News Release

Inflammation and autoimmune-like dysfunction may play a role in heart failure

A new study from Penn State College of Medicine researchers finds that an immune cell usually involved in fighting infections and promoting wound healing become overly activated in failing human hearts, causing damage

Peer-Reviewed Publication

Penn State

HERSHEY, Pa. — When the heart’s muscle is weakened or injured due to a heart attack, it can make it hard for the heart to pump enough blood to meet the body’s needs. Over time, it can lead to heart failure, where the heart’s function drops below 40%. The condition affects an estimated 6.7 million people over the age of 20 in the United State, according the Centers for Disease Control and Prevention. Approximately 50% of patients with heart failure die within five years of developing the condition, and there’s no cure to stop this disease from progressing.

“For the last 25 to 35 years, we’ve used the same medications for heart failure, but none of the current medicines alter disease progression. The reason for that is we really don’t understand the underlying mechanisms that leads to this progressive cardiac dysfunction,” said Shyam Bansal, associate professor of medicine at Penn State College of Medicine and vice chair for basic science research at Penn State Heart and Vascular Institute.

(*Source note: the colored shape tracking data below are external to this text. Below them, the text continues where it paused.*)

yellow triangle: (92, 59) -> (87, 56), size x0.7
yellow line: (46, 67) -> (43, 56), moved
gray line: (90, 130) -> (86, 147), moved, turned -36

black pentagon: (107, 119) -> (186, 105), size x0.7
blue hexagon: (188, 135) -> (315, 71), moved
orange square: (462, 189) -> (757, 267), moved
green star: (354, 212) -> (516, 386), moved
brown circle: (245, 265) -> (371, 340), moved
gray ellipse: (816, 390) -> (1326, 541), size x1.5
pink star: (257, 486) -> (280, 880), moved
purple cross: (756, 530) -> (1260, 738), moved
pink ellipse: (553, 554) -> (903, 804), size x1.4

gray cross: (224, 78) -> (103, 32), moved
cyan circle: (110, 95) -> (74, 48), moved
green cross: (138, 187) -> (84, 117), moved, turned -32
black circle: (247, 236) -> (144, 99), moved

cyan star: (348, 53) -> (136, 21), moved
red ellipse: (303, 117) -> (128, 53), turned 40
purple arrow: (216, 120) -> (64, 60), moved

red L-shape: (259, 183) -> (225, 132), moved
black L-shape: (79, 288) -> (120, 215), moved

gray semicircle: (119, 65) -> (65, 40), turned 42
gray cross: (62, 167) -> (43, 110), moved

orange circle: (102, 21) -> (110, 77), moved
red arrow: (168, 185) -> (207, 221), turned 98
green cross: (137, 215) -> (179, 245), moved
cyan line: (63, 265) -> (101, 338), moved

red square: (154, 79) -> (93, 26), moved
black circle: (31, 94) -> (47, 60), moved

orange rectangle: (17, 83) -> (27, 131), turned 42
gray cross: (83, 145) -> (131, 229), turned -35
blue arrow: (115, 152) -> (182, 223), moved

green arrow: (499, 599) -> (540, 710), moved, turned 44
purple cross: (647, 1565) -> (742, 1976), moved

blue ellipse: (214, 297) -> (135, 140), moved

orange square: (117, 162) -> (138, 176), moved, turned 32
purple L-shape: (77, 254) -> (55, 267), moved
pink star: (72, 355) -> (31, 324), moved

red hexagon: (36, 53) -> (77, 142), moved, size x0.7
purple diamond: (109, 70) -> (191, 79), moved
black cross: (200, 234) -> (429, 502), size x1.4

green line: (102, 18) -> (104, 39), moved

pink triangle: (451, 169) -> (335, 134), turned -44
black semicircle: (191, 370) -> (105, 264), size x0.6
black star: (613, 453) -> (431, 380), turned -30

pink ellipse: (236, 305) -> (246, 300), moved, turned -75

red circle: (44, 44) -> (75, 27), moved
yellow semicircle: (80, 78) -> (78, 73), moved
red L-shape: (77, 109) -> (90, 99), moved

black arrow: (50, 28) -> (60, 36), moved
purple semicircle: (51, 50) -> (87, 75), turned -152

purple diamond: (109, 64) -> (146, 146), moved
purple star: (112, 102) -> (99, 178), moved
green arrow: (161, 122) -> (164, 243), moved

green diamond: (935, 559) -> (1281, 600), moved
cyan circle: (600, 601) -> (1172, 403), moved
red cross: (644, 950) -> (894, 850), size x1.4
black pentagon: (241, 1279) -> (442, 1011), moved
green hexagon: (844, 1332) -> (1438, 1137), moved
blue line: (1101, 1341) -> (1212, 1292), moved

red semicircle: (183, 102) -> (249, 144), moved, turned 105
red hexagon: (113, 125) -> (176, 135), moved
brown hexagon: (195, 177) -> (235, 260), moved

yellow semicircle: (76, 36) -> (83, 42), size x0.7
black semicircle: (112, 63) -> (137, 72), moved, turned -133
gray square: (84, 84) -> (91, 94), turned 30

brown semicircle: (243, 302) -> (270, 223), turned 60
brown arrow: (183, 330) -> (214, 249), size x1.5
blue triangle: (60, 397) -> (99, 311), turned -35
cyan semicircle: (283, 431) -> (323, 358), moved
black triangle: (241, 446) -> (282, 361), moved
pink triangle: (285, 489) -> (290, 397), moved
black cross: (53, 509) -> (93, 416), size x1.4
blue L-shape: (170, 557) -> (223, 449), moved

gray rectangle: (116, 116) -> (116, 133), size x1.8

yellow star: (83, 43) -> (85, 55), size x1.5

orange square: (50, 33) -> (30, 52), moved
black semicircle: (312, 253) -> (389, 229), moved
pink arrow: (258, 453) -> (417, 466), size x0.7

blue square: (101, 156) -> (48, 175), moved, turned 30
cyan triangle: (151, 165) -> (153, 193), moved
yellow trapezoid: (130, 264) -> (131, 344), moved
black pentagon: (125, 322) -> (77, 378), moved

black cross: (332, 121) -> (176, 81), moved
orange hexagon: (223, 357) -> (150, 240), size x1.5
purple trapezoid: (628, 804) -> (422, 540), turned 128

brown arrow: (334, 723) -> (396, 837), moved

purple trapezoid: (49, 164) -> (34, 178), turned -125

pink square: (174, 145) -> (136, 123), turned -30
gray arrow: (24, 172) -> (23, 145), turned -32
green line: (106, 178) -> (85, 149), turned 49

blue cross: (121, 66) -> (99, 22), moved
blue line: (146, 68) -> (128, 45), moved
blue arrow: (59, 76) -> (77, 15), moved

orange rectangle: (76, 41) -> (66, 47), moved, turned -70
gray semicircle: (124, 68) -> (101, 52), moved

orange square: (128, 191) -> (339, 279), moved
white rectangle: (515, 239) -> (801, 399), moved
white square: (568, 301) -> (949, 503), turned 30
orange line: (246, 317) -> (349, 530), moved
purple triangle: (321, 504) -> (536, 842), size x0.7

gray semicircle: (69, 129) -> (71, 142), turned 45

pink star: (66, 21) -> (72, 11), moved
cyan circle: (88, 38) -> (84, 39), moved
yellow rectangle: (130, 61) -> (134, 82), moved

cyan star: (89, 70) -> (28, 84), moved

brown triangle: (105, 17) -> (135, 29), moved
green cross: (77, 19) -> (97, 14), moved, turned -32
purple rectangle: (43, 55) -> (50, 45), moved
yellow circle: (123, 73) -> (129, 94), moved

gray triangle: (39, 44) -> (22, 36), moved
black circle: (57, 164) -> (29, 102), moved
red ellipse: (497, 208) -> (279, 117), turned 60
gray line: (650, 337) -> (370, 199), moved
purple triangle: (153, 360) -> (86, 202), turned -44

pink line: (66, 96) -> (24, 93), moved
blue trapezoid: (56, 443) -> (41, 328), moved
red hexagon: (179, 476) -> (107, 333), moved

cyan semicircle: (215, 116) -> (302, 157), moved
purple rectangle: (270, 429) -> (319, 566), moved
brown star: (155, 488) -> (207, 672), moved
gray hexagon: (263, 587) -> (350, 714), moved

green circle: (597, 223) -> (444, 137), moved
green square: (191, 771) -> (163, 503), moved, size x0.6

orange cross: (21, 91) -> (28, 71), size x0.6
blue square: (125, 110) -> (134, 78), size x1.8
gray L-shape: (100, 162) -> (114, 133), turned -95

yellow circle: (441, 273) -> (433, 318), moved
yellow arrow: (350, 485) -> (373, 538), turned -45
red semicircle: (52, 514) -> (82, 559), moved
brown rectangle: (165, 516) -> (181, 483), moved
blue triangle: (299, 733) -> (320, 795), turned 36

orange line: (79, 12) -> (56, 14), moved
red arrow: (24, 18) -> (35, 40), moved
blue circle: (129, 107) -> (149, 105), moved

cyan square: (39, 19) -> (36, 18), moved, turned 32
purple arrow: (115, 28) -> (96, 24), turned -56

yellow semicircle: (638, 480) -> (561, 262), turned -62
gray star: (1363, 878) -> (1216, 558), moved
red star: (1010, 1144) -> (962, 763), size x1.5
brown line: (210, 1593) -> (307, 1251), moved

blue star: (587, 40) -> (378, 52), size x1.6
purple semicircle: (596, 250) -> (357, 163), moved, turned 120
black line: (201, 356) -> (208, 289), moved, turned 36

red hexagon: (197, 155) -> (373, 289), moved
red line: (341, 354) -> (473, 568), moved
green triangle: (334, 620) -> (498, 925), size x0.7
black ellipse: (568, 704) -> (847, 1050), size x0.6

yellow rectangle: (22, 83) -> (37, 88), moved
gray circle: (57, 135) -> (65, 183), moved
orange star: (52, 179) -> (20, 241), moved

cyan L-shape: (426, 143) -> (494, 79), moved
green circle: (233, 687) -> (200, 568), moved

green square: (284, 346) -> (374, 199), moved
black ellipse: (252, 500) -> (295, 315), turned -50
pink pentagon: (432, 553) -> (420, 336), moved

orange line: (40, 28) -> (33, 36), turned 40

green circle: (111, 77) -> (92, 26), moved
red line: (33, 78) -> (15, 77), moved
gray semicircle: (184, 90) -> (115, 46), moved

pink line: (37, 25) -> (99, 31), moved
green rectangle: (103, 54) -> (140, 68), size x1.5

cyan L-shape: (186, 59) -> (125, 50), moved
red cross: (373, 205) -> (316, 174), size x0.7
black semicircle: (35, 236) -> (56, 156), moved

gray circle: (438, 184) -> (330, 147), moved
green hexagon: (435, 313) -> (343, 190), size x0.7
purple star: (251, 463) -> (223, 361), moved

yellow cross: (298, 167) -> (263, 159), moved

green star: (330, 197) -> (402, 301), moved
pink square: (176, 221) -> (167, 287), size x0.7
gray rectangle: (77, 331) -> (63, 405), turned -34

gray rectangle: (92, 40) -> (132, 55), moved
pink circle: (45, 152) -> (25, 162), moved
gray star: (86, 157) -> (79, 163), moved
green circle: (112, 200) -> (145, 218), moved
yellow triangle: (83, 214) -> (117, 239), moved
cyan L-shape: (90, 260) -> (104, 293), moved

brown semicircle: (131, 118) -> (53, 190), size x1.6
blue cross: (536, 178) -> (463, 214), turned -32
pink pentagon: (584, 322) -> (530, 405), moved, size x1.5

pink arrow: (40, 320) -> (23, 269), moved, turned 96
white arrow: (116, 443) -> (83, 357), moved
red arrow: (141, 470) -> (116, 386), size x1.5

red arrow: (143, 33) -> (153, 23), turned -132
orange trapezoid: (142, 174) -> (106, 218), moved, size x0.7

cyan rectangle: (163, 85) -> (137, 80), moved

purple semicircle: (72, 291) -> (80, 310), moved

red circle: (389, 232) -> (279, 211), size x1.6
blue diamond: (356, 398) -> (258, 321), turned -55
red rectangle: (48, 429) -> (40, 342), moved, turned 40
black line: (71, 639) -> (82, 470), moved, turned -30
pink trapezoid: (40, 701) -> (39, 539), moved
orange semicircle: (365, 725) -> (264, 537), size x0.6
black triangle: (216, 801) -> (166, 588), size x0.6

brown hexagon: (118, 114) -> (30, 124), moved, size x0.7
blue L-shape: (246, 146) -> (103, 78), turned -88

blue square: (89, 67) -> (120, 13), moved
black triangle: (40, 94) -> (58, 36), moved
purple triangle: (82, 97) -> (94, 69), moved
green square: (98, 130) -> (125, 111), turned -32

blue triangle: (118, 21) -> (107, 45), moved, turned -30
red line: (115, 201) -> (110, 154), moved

Now, Bansal and a team of researchers from Penn State College of Medicine have revealed that the culprit may be the body’s own defense system doing more harm than good. Specifically, they found that a type of immune cell, called helper T cells, usually involved in healing wounds and fighting infections becomes overly activated in failing human hearts, causing damage. The researchers explained that this activation of T cells — the first time it’s been seen in human hearts — highlights the impact of inflammation and immune dysfunction in heart failure and reveals potential therapeutic targets that could be used to design new drugs to treat heart failure. The team published their work in the Journal of Molecular and Cellular Cardiology.

“We’ve never appreciated the role of helper T cells when it comes to heart failure,” said Bansal, senior author on the paper. “This research points to helper T cells as being a key player in mediating disease pathology and opens new avenues for blunting progressive cardiac dysfunction during heart failure by targeting inflammation and dysfunctional T-cells.”

Typically, T cells are found circulating in the blood, in the lymph nodes or in the spleen. When there’s an infection or injury, they mobilize alongside other immune cells to start the healing process. Bansal said he wanted to know, if T cells can help repair a cut on the skin, why can’t they fix injured heart tissue that eventually leads to heart failure?

That question became the basis of Bansal’s research. In previous studies in a mouse model of heart failure, he and his colleagues found that while helper T cells are protective immediately following a heart attack, something happens to these cells during the chronic heart failure stage, leading them to damage the heart instead of healing it, Bansal explained.

With this study, they wanted to see if helper T cells activated and acted similarly in humans. The researchers investigated the molecular and cellular activity of individual cells in tissue samples from healthy and failing human hearts, as well as from publicly available datasets.

The researchers found that T cells activated and proliferated more in human failing hearts compared to healthy human hearts, specifically in CD4+ helper T cells, which are typically involved in coordinating the body’s immune response to fight infections and heal wounds.

In particular, the CD4+ helper T cells exhibited higher levels of a specific type of cell signaling activity related to estrogen. When this signaling pathway is amplified, especially in helper T cells, it’s been shown to promote heart tissue scarring and inflammation that’s linked to decreased heart function, the researchers explained. In previous studies, Bansal and his colleagues found increased estrogen signaling activity of CD4+ helper T cells is involved in progressive cardiac dysfunction during heart failure.

While the researchers explained that they don’t yet know the specific role that CD4+ T cells play in heart failure, the findings provide a new direction and perspective on how to look at the condition. Their studies point to a new angle on heart failure, suggesting it might have an autoimmune component — something that has not been considered before, they said.

Bansal said they will continue to examine the role of inflammation as an underlying cause of heart failure. In future studies, they plan to investigate whether the identified pathways could be targeted by designing new therapeutic treatments to stop the activated autoimmune-like T cells and disease progression.

Other Penn State College of Medicine authors on the paper include first author Austin Angelotti, postdoctoral scholar with the Penn State Heart and Vascular Institute; Thiruvelselvan Ponnusamy, postdoctoral scholar with the Penn State Heart and Vascular Institute; Vinay Kumar, researcher; Gianna Passarelli, doctoral candidate; Jozef Malysz, associate professor of pathology and laboratory medicine; Balakrishnan Mahesh, associate professor of surgery; Behzad Soleimani, professor and John Anton and Marian Trescher Waldhausen chair of surgery and director of the Penn State Heart and Vascular Institute; and Elisa Bradley, associate professor of medicine.

Funding from the National Institutes of Health and the American Heart Association supported this work.